Ms Van Rooyen, who represented the Respondent, submitted that the Magistrate in the court a quo considered and weighed the mitigating factors against the seriousness of the offence, and found the imposition of the minimum sentence to be appropriate. She also submitted that the Magistrate did in fact weigh ail the factors before him before imposing sentence.

In my view, the Magistrate did not afford the mitigating factors, as well as the personal circumstances of the appellants, appropriate recognition. Furthermore, he gave no consideration to the traditional aims of sentencing, such as personal deterrence, rehabilitation and reformation


I am of the view that the combined effect of his failure in this regard, constitutes a further material misdirection, that warrants intervention by this Court.


Having reconsidered the matter and having regard to all the relevant circumstances, I am of the view that, in respect of count one, a sentence of ten (10) years imprisonment would be a proportionate sentence. This would have an effect on the order of the Magistrate, that, in respect of counts two and three, two (2) years of the sentence should run concurrently with the sentence on count one. I intend to order that only one (1) year should run concurrently with the sentence on count one.


In conclusion, I would uphold the appeal against the sentence in respect of count one, and I intend to order that the sentence imposed upon the appellants should be set aside and substituted with the following sentence:

The appellants are sentenced in terms of the provisions of Sections 51(2)(a)(i) and 51(3} of the Act, to ten (10) years imprisonment on count one.
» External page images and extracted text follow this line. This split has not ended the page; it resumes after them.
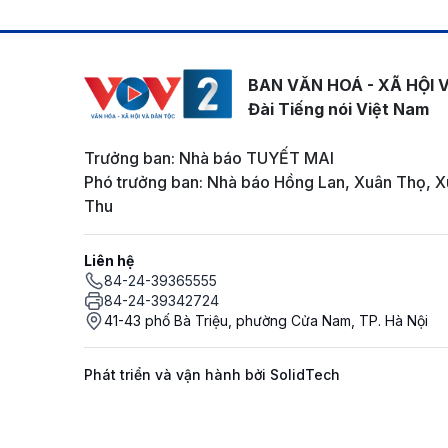
BAN VĂN HOÁ - XÃ HỘI 
Đài Tiếng nói Việt Nam
Trưởng ban: Nhà báo TUYẾT MAI
Phó trưởng ban: Nhà báo Hồng Lan, Xuân Thọ, X
Thu
Liên hệ
84-24-39365555
84-24-39342724
41-43 phố Bà Triệu, phường Cửa Nam, TP. Hà Nội
Phát triển và vận hành bởi SolidTech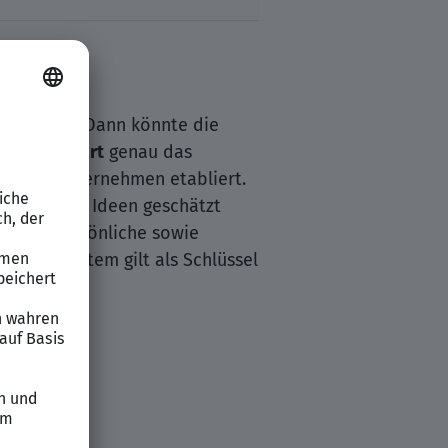
h fördert? Dann könnte die
n in
Stuttgart
genau das
 Handelsunternehmen etabliert.
n, wo Ihre Ideen geschätzt
ördern persönliche sowie
as SAP-System gilt als Schlüssel
ing.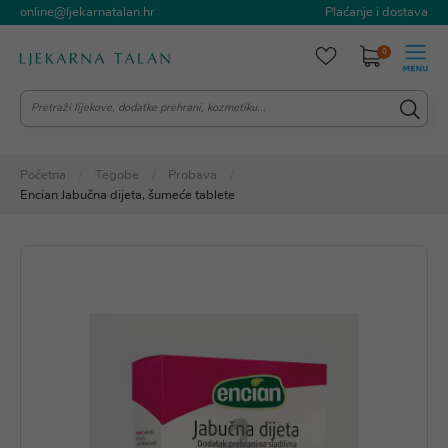
online@ljekarnatalan.hr
Plaćanje i dostava
0
Početna
Tegobe
Probava
Encian Jabučna dijeta, šumeće tablete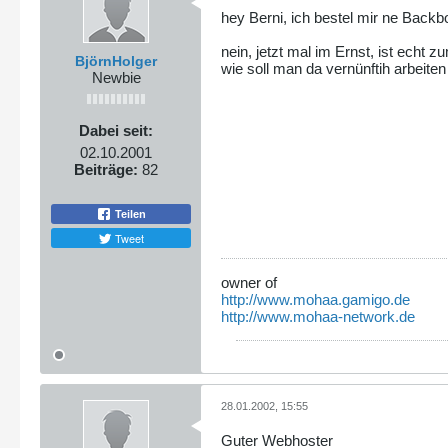
hey Berni, ich bestel mir ne Backb
nein, jetzt mal im Ernst, ist echt zu
BjörnHolger
wie soll man da vernünftih arbeiten
Newbie
Dabei seit:
02.10.2001
Beiträge:
82
Teilen
Tweet
owner of
http://www.mohaa.gamigo.de
http://www.mohaa-network.de
28.01.2002, 15:55
Guter Webhoster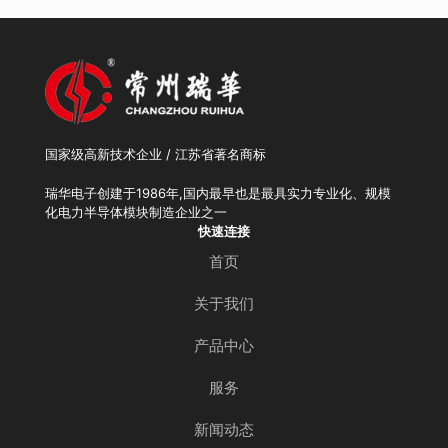
国家级高新技术企业 / 江苏省著名商标
瑞华电子创建于1986年,国内最早也是最具实力专业化、规模
化电力半导体模块制造企业之一
快速连接
首页
关于我们
产品中心
服务
新闻动态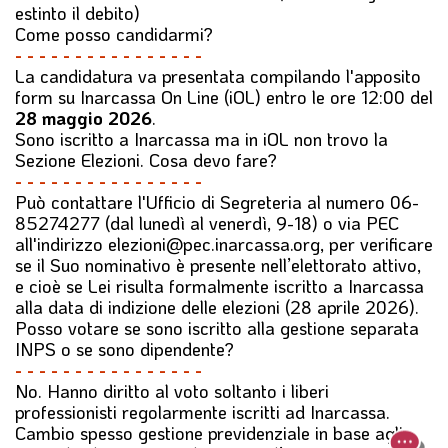
estinto il debito)
Come posso candidarmi?
- - - - - - - - - - - - - - - -
La candidatura va presentata compilando l'apposito
form su Inarcassa On Line (iOL) entro le ore 12:00 del
28 maggio 2026
.
Sono iscritto a Inarcassa ma in iOL non trovo la
Sezione Elezioni. Cosa devo fare?
- - - - - - - - - - - - - - - -
Può contattare l'Ufficio di Segreteria al numero 06-
85274277 (dal lunedì al venerdì, 9-18) o via PEC
all'indirizzo elezioni@pec.inarcassa.org, per verificare
se il Suo nominativo è presente nell’elettorato attivo,
e cioè se Lei risulta formalmente iscritto a Inarcassa
alla data di indizione delle elezioni (28 aprile 2026).
Posso votare se sono iscritto alla gestione separata
INPS o se sono dipendente?
- - - - - - - - - - - - - - - -
No. Hanno diritto al voto soltanto i liberi
professionisti regolarmente iscritti ad Inarcassa.
Cambio spesso gestione previdenziale in base agli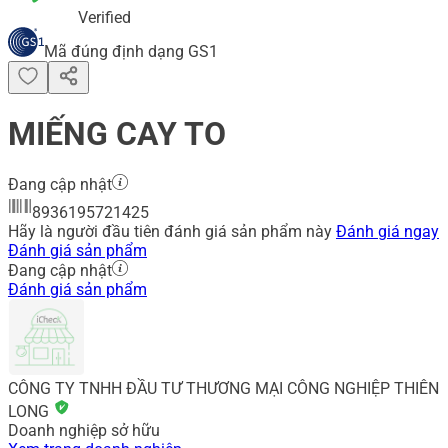
Verified
Mã đúng định dạng GS1
MIẾNG CAY TO
Đang cập nhật
8936195721425
Hãy là người đầu tiên đánh giá sản phẩm này
Đánh giá ngay
Đánh giá sản phẩm
Đang cập nhật
Đánh giá sản phẩm
CÔNG TY TNHH ĐẦU TƯ THƯƠNG MẠI CÔNG NGHIỆP THIÊN
LONG
Doanh nghiệp sở hữu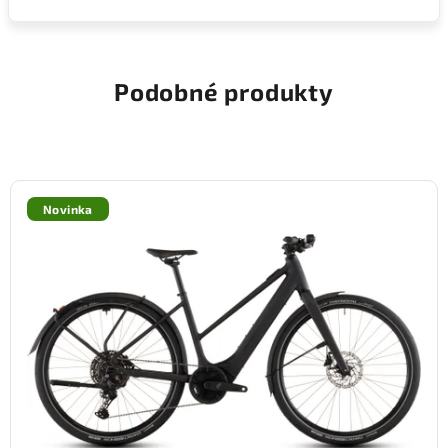
Podobné produkty
Novinka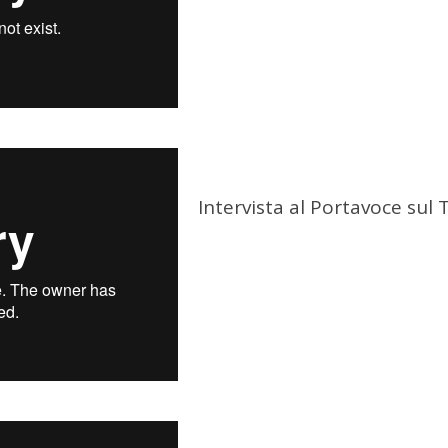
Intervista al Portavoce sul 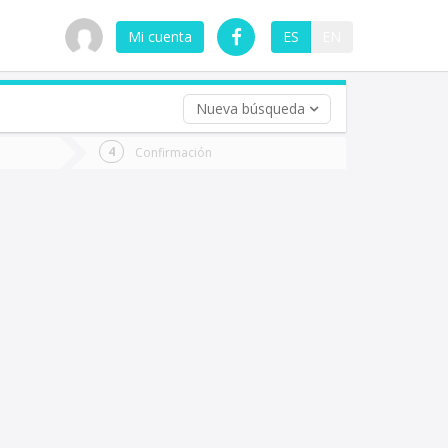
Mi cuenta
ES
EN
Nueva búsqueda
 (opcional)
Confirmación
ha
ta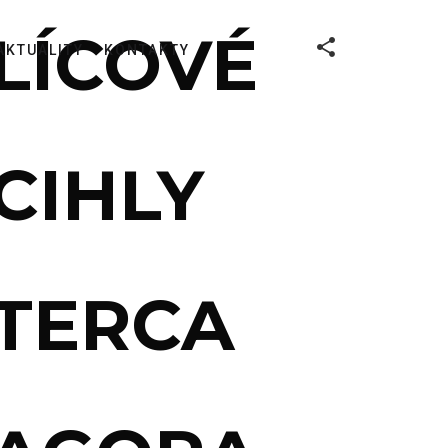
LÍCOVÉ
AKTUALITY
KONTAKTY
CIHLY
TERCA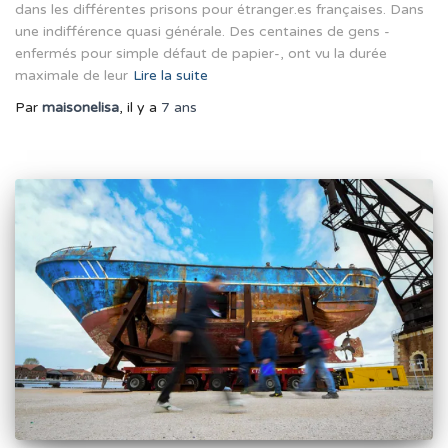
dans les différentes prisons pour étranger.es françaises. Dans
une indifférence quasi générale. Des centaines de gens -
enfermés pour simple défaut de papier-, ont vu la durée
maximale de leur
Lire la suite
Par
maisonelisa
, il y a
7 ans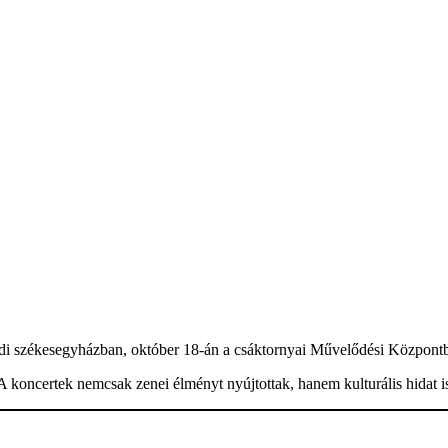
rasdi székesegyházban, október 18-án a csáktornyai Művelődési Központ
 koncertek nemcsak zenei élményt nyújtottak, hanem kulturális hidat i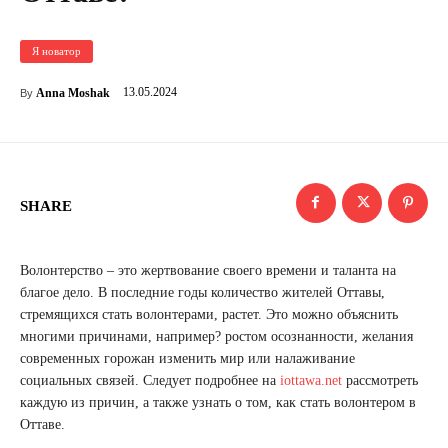
Я новатор
13.05.2024
Anna Moshak
By
SHARE
Волонтерство – это жертвование своего времени и таланта на
благое дело. В последние годы количество жителей Оттавы,
стремящихся стать волонтерами, растет. Это можно объяснить
многими причинами, например? ростом осознанности, желания
современных горожан изменить мир или налаживание
социальных связей. Следует подробнее на
iottawa.net
рассмотреть
каждую из причин, а также узнать о том, как стать волонтером в
Оттаве.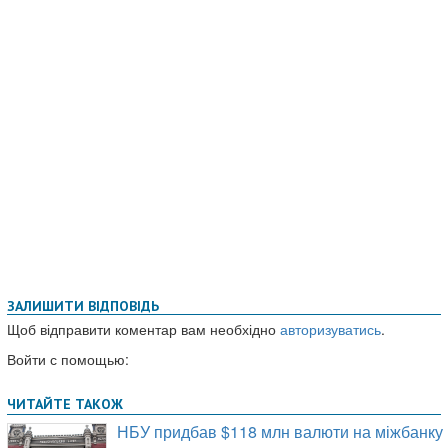
ЗАЛИШИТИ ВІДПОВІДЬ
Щоб відправити коментар вам необхідно
авторизуватись
.
Войти с помощью: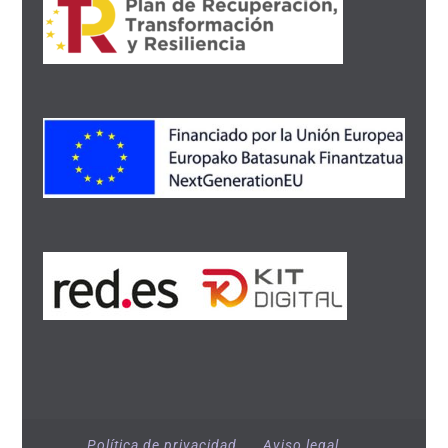
Política de privacidad
Aviso legal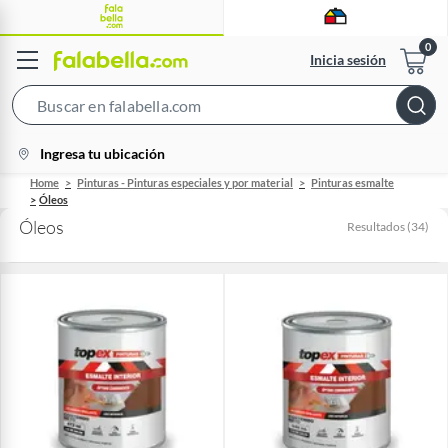
Inicia sesión
Search
Bar
location-
Ingresa tu ubicación
icon
Home
Pinturas - Pinturas especiales y por material
Pinturas esmalte
Óleos
Óleos
Resultados
(
34
)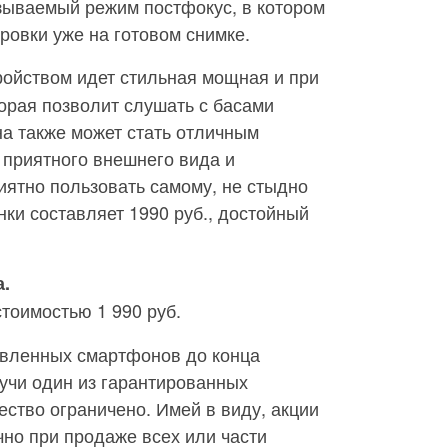
азываемый режим постфокус, в котором
ровки уже на готовом снимке.
ройством идет стильная мощная и при
торая позволит слушать с басами
на также может стать отличным
 приятного внешнего вида и
иятно пользовать самому, не стыдно
нки составляет 1990 руб., достойный
.
тоимостью 1 990 руб.
авленных смартфонов до конца
учи один из гарантированных
ество ограничено. Имей в виду, акции
но при продаже всех или части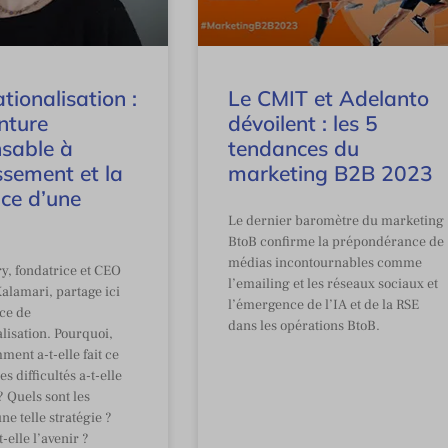
ationalisation :
Le CMIT et Adelanto
nture
dévoilent : les 5
nsable à
tendances du
issement et la
marketing B2B 2023
nce d’une
Le dernier baromètre du marketing
BtoB confirme la prépondérance de
médias incontournables comme
y, fondatrice et CEO
l’emailing et les réseaux sociaux et
alamari, partage ici
l’émergence de l’IA et de la RSE
ce de
dans les opérations BtoB.
alisation. Pourquoi,
ent a-t-elle fait ce
s difficultés a-t-elle
 Quels sont les
ne telle stratégie ?
elle l’avenir ?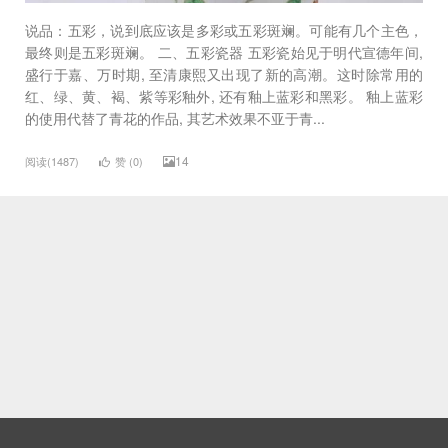
说品：五彩，说到底应该是多彩或五彩斑斓。可能有几个主色，
最终则是五彩斑斓。 二、五彩瓷器 五彩瓷始见于明代宣德年间,
盛行于嘉、万时期, 至清康熙又出现了新的高潮。这时除常用的
红、绿、黄、褐、紫等彩釉外, 还有釉上蓝彩和黑彩。 釉上蓝彩
的使用代替了青花的作品, 其艺术效果不亚于青...
14
阅读(1487)
赞 (
0
)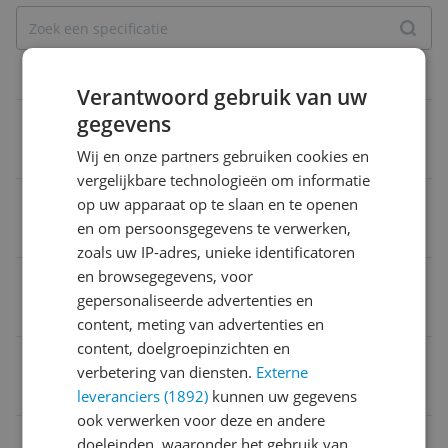
Belangrijkste kenmerken
Verantwoord gebruik van uw
gegevens
Materiaal behuizing
Roestvrijstaal
Wij en onze partners gebruiken cookies en
vergelijkbare technologieën om informatie
Hoogte
op uw apparaat op te slaan en te openen
en om persoonsgegevens te verwerken,
1,57 m
zoals uw IP-adres, unieke identificatoren
en browsegegevens, voor
Deksel
gepersonaliseerde advertenties en
Ja
content, meting van advertenties en
content, doelgroepinzichten en
Opties
verbetering van diensten.
Externe
Met deksel
leveranciers (1892)
kunnen uw gegevens
ook verwerken voor deze en andere
Soort rooster
doeleinden, waaronder het gebruik van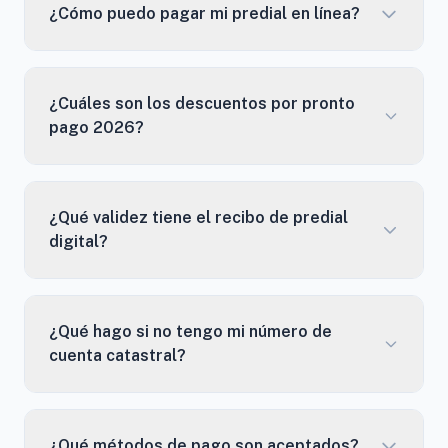
¿Cómo puedo pagar mi predial en línea?
¿Cuáles son los descuentos por pronto
pago 2026?
¿Qué validez tiene el recibo de predial
digital?
¿Qué hago si no tengo mi número de
cuenta catastral?
¿Qué métodos de pago son aceptados?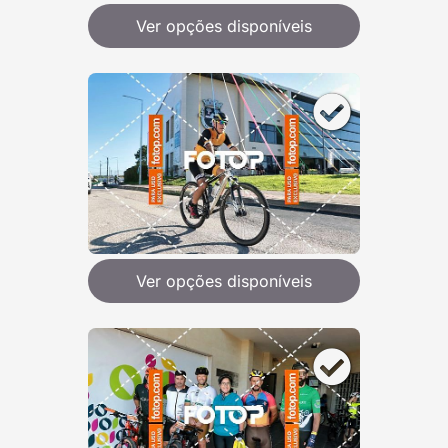
Ver opções disponíveis
Ver opções disponíveis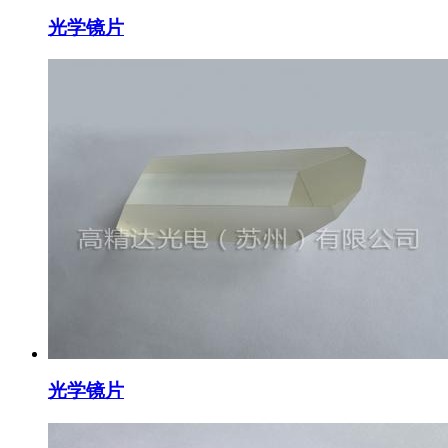
光学镜片
光学镜片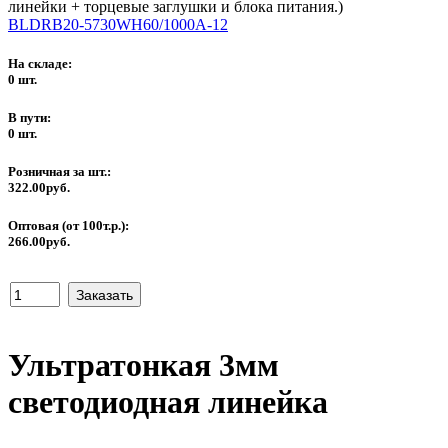
линейки + торцевые заглушки и блока питания.)
BLDRB20-5730WH60/1000A-12
На складе:
0 шт.
В пути:
0 шт.
Розничная за шт.:
322.00руб.
Оптовая (от 100т.р.):
266.00руб.
Ультратонкая 3мм
светодиодная линейка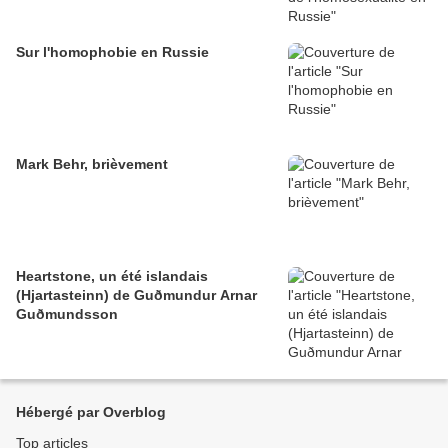
Sur l'homophobie en Russie
Mark Behr, brièvement
Heartstone, un été islandais
(Hjartasteinn) de Guðmundur Arnar
Guðmundsson
Hébergé par Overblog
Top articles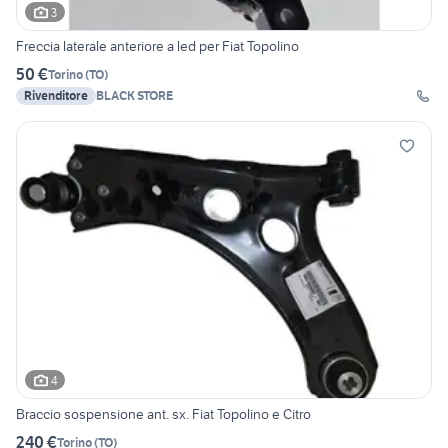
3
Freccia laterale anteriore a led per Fiat Topolino
50 €
Torino
(
TO
)
Rivenditore
BLACK STORE
4
Braccio sospensione ant. sx. Fiat Topolino e Citro
240 €
Torino
(
TO
)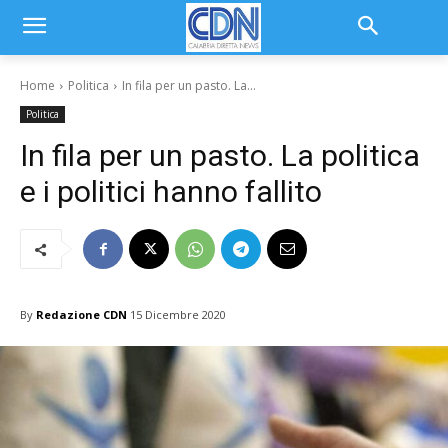
Home
Politica
In fila per un pasto. La...
Politica
In fila per un pasto. La politica
e i politici hanno fallito
By
Redazione CDN
15 Dicembre 2020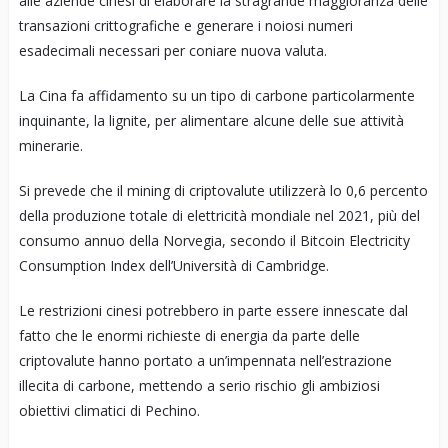
alle aziende cinesi di elaborare la stragrande maggioranza delle
transazioni crittografiche e generare i noiosi numeri
esadecimali necessari per coniare nuova valuta.
La Cina fa affidamento su un tipo di carbone particolarmente
inquinante, la lignite, per alimentare alcune delle sue attività
minerarie.
Si prevede che il mining di criptovalute utilizzerà lo 0,6 percento
della produzione totale di elettricità mondiale nel 2021, più del
consumo annuo della Norvegia, secondo il Bitcoin Electricity
Consumption Index dell’Università di Cambridge.
Le restrizioni cinesi potrebbero in parte essere innescate dal
fatto che le enormi richieste di energia da parte delle
criptovalute hanno portato a un’impennata nell’estrazione
illecita di carbone, mettendo a serio rischio gli ambiziosi
obiettivi climatici di Pechino.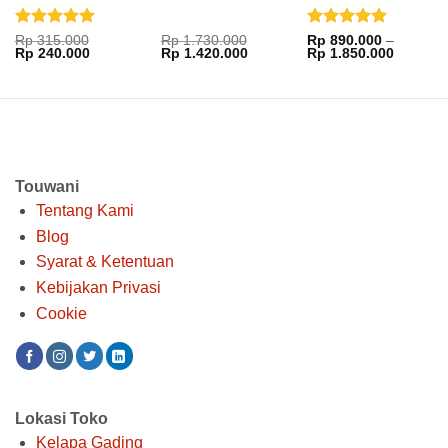
KOK-1051xx
Dinilai
5
Dinilai
5
Rp
315.000
Rp
1.730.000
Rp
890.000
–
Harga
Harga
Harga
Harga
Rentang
Rp
240.000
Rp
1.420.000
Rp
1.850.000
dari 5
dari 5
aslinya
saat
aslinya
saat
harga:
adalah:
ini
adalah:
ini
Rp 890.
Rp 315.000.
adalah:
Rp 1.730.000.
adalah:
hingga
Rp 240.000.
Rp 1.420.000.
Rp 1.85
Touwani
Tentang Kami
Blog
Syarat & Ketentuan
Kebijakan Privasi
Cookie
Lokasi Toko
Kelapa Gading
In the case of the first appellant, counts two and three will be taken together for the purpose of sentence.


Having regard to the cumulative effect of the respective periods of imprisonment, I would order that one (1) year of the sentence of three (3) years in respect of counts two and three should run concurrently with the sentence in respect of count one.




P DE B VIVIER, AJ






I agree. Both the appeals against sentence succeed. The convictions are confirmed but the sentences are replaced by the sentences read out by my brother, and it is so ordered.